··· Material shown

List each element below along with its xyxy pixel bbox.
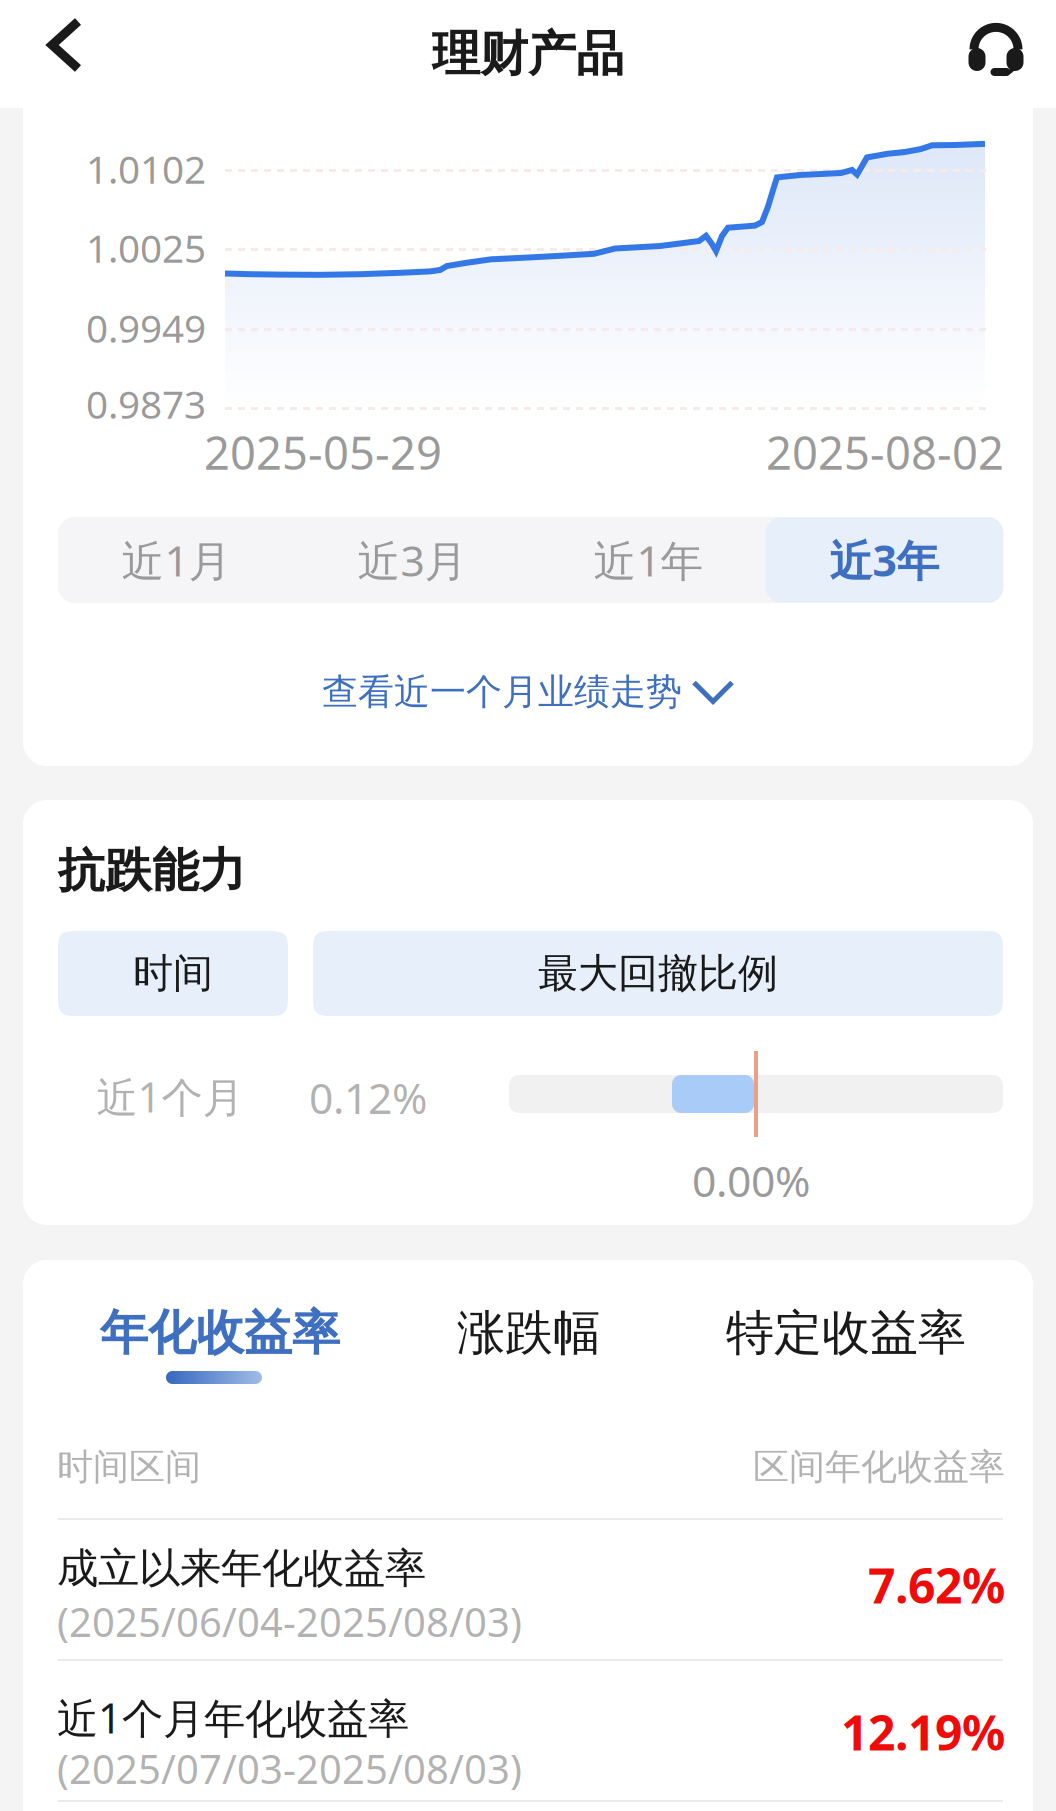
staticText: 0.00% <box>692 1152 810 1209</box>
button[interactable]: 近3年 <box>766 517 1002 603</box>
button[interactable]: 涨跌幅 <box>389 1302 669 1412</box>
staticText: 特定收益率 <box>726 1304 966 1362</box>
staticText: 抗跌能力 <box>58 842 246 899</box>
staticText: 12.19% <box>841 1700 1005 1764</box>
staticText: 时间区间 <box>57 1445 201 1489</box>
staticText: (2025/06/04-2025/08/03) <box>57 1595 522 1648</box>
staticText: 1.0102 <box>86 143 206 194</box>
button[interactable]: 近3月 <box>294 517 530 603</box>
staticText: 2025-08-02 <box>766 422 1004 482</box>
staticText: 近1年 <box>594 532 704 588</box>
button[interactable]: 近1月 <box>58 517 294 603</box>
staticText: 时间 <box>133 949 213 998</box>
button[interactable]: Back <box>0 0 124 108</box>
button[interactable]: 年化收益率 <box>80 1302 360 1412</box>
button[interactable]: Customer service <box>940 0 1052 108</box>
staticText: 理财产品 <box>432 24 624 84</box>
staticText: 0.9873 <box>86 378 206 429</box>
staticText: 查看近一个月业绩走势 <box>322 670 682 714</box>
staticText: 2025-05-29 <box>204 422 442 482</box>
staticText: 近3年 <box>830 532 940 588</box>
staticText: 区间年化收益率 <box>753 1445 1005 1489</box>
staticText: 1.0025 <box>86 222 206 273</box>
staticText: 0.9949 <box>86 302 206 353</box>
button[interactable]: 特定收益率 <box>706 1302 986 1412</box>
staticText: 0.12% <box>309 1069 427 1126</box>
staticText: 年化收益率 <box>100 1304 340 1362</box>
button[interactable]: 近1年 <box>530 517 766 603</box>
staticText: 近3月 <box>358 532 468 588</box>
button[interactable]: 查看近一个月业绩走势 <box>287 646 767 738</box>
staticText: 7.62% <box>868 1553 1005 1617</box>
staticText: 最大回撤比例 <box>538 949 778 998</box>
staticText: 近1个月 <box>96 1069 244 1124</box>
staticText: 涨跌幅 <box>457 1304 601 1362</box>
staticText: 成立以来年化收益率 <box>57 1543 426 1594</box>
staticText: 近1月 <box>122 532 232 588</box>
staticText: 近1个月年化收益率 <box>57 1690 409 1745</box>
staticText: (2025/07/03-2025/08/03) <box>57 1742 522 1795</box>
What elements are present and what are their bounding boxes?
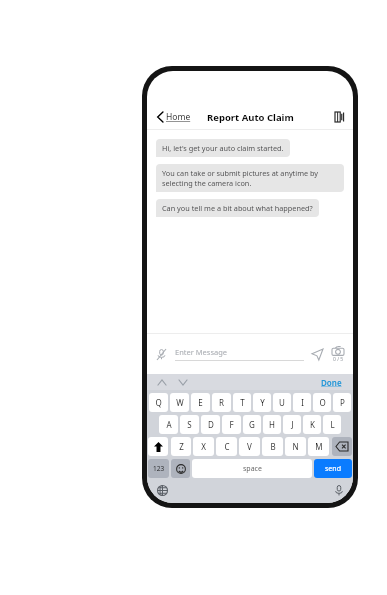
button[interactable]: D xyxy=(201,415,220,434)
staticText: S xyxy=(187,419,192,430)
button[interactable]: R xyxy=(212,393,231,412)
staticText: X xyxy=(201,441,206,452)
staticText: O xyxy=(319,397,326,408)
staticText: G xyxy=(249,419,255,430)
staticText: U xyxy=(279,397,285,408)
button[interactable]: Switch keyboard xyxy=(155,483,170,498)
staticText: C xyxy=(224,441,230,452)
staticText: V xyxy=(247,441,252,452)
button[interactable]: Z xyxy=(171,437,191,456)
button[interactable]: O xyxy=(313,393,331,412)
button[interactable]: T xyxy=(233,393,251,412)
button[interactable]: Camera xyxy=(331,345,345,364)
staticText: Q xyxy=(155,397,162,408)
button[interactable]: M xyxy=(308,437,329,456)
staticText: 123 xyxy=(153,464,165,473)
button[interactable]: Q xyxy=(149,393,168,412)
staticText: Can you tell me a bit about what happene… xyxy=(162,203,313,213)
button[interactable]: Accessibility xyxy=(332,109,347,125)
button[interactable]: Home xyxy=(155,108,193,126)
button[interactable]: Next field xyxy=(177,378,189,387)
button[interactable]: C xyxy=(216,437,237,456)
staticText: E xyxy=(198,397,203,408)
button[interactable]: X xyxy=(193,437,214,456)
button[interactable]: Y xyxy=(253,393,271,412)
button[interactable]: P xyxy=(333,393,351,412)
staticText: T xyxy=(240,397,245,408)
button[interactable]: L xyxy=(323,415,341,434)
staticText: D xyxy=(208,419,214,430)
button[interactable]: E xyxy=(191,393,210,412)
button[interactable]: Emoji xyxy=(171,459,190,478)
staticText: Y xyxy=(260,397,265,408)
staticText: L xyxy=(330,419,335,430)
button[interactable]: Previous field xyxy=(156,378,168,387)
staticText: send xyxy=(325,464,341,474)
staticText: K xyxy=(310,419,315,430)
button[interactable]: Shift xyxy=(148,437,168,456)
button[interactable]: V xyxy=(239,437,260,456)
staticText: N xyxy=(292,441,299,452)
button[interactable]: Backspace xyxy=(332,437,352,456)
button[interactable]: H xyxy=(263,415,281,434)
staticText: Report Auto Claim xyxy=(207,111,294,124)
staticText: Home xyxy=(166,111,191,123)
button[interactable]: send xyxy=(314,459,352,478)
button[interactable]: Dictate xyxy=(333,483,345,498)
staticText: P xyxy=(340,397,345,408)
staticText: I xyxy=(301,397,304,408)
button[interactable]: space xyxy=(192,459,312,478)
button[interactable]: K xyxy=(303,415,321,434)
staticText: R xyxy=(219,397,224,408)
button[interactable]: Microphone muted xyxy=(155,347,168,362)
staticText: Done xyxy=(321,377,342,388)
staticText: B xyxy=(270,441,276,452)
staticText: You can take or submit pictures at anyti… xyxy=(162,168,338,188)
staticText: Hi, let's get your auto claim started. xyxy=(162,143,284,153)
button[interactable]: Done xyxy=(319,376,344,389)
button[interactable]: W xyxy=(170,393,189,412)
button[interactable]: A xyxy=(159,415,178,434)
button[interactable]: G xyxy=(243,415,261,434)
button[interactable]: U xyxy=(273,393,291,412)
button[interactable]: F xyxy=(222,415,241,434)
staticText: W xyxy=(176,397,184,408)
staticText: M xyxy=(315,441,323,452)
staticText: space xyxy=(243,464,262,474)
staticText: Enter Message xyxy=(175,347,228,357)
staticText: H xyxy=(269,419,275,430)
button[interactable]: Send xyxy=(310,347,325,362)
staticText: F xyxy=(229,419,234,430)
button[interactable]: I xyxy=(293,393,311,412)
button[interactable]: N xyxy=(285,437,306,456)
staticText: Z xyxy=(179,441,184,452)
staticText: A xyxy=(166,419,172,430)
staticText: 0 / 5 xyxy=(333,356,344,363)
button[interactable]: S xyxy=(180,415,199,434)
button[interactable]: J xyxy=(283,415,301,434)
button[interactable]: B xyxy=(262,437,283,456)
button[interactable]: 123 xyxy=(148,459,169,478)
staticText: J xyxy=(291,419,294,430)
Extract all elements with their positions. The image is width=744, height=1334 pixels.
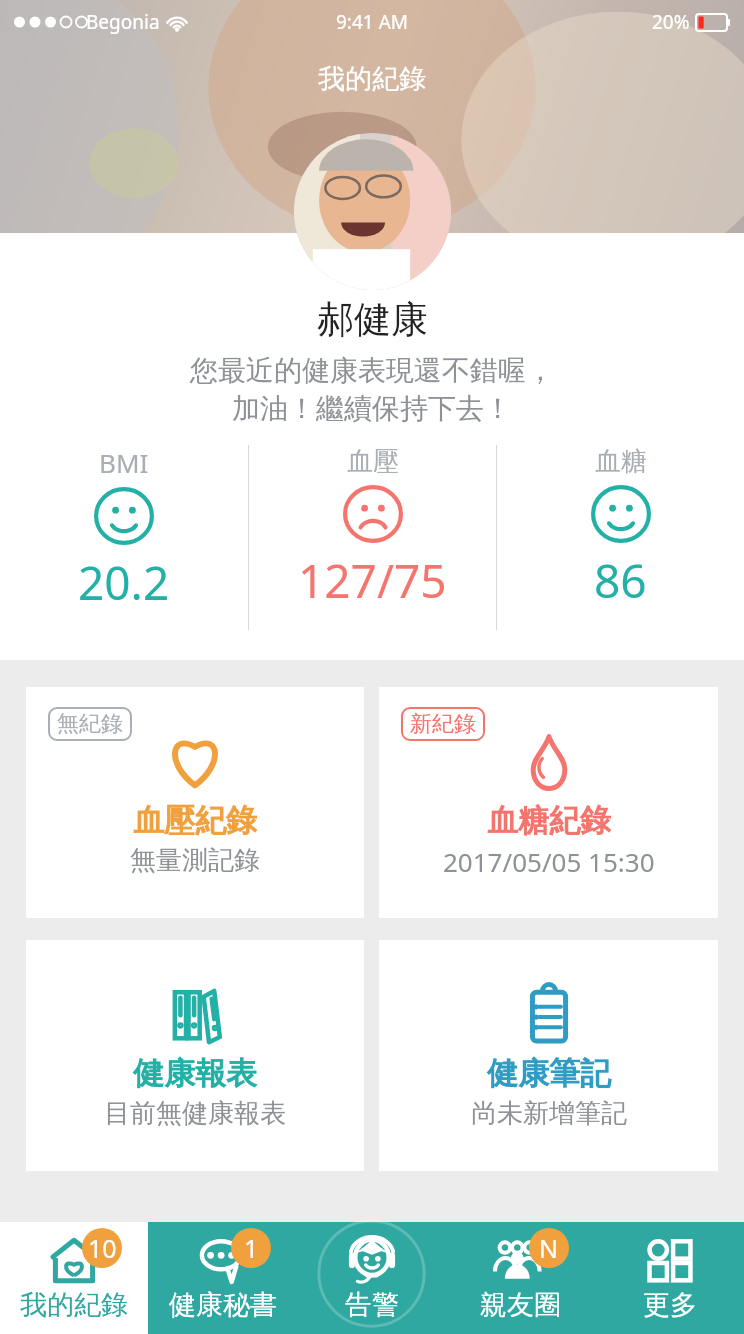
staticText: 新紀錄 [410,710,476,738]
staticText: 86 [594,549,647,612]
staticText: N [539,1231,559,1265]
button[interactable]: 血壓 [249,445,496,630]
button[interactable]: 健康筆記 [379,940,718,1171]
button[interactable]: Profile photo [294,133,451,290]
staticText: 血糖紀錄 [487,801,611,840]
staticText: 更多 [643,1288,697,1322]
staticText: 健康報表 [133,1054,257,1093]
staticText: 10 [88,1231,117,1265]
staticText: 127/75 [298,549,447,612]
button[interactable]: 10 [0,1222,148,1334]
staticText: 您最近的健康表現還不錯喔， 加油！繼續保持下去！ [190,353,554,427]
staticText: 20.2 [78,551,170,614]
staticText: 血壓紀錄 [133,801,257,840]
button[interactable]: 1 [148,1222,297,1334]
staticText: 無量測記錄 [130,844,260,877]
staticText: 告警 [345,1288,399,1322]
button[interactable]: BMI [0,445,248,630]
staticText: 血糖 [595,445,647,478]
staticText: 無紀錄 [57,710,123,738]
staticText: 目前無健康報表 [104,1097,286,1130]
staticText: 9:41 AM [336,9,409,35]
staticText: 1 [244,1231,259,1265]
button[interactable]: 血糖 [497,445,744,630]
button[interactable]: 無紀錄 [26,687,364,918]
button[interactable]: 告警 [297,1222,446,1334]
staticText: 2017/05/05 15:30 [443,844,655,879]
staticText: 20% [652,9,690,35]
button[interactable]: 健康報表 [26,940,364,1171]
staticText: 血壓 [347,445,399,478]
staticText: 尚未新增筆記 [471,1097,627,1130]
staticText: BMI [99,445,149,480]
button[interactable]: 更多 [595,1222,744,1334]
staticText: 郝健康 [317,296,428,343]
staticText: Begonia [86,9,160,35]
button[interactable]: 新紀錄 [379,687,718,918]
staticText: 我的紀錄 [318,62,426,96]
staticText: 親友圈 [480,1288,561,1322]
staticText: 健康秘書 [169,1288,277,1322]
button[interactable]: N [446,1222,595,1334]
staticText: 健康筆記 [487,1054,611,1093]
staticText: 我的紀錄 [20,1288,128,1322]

······

### What the exercise asks
From the material above, state how many lines hold the word "field", giving nothing but the number.

### Result below
2